> What you should do:
Please copy exactly every line from the one that contains "Proxying Flowsery Analytics with FastAPI" to the end of the data below, with both ends included and no other lines.

═══ Data to examine

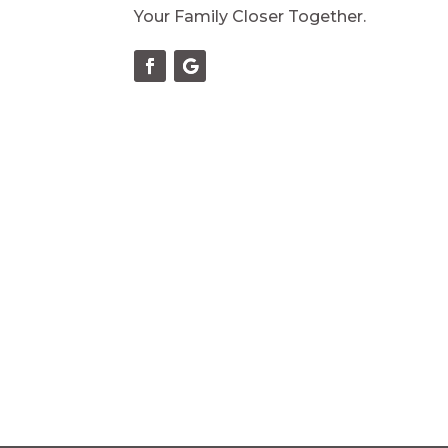
Your Family Closer Together.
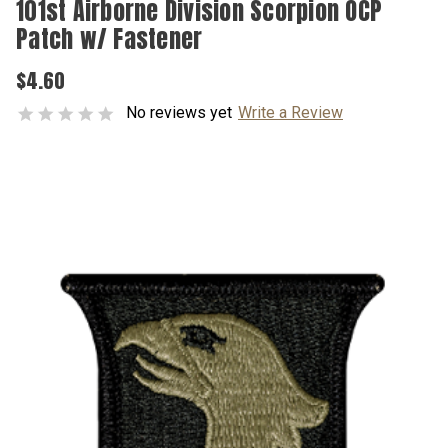
101st Airborne Division Scorpion OCP
Patch w/ Fastener
$4.60
No reviews yet
Write a Review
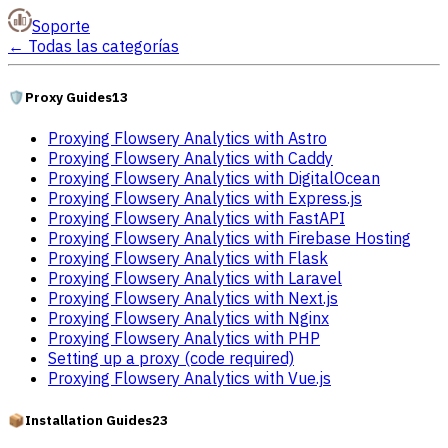
Soporte
←
Todas las categorías
🛡️
Proxy Guides
13
Proxying Flowsery Analytics with Astro
Proxying Flowsery Analytics with Caddy
Proxying Flowsery Analytics with DigitalOcean
Proxying Flowsery Analytics with Express.js
Proxying Flowsery Analytics with FastAPI
Proxying Flowsery Analytics with Firebase Hosting
Proxying Flowsery Analytics with Flask
Proxying Flowsery Analytics with Laravel
Proxying Flowsery Analytics with Next.js
Proxying Flowsery Analytics with Nginx
Proxying Flowsery Analytics with PHP
Setting up a proxy (code required)
Proxying Flowsery Analytics with Vue.js
📦
Installation Guides
23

══════

> Completed exercise:
Proxying Flowsery Analytics with FastAPI
Proxying Flowsery Analytics with Firebase Hosting
Proxying Flowsery Analytics with Flask
Proxying Flowsery Analytics with Laravel
Proxying Flowsery Analytics with Next.js
Proxying Flowsery Analytics with Nginx
Proxying Flowsery Analytics with PHP
Setting up a proxy (code required)
Proxying Flowsery Analytics with Vue.js
📦
Installation Guides
23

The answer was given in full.